▶ _Exercise description_:
Retype exactly the lines of the material below, from the one containing "качественной эко-кожей. В комплект" through the last, with both ends kept.

┌─ Information supplied

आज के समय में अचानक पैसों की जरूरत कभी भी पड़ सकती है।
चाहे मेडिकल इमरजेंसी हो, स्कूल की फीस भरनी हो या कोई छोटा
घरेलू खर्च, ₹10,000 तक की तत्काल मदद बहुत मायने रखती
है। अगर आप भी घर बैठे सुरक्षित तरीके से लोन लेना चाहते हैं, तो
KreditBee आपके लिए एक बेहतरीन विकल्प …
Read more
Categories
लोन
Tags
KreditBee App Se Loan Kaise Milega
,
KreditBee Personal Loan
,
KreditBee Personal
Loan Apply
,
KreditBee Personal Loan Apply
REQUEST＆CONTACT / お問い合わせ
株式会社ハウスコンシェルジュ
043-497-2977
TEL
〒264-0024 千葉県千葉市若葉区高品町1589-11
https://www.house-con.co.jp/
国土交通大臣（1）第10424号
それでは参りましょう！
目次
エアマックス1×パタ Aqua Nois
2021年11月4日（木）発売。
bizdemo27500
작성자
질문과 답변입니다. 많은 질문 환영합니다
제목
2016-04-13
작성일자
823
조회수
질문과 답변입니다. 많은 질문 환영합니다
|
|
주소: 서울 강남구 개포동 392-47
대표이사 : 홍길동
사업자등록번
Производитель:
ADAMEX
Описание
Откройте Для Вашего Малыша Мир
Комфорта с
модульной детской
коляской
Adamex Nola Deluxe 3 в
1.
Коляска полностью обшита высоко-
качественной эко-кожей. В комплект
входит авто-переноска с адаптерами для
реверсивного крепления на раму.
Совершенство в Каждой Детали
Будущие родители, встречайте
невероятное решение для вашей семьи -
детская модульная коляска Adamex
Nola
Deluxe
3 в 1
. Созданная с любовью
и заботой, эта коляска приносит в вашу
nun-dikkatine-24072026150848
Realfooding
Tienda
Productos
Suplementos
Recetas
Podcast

└─

▶ _Output for this task_:
качественной эко-кожей. В комплект
входит авто-переноска с адаптерами для
реверсивного крепления на раму.
Совершенство в Каждой Детали
Будущие родители, встречайте
невероятное решение для вашей семьи -
детская модульная коляска Adamex
Nola
Deluxe
3 в 1
. Созданная с любовью
и заботой, эта коляска приносит в вашу
nun-dikkatine-24072026150848
Realfooding
Tienda
Productos
Suplementos
Recetas
Podcast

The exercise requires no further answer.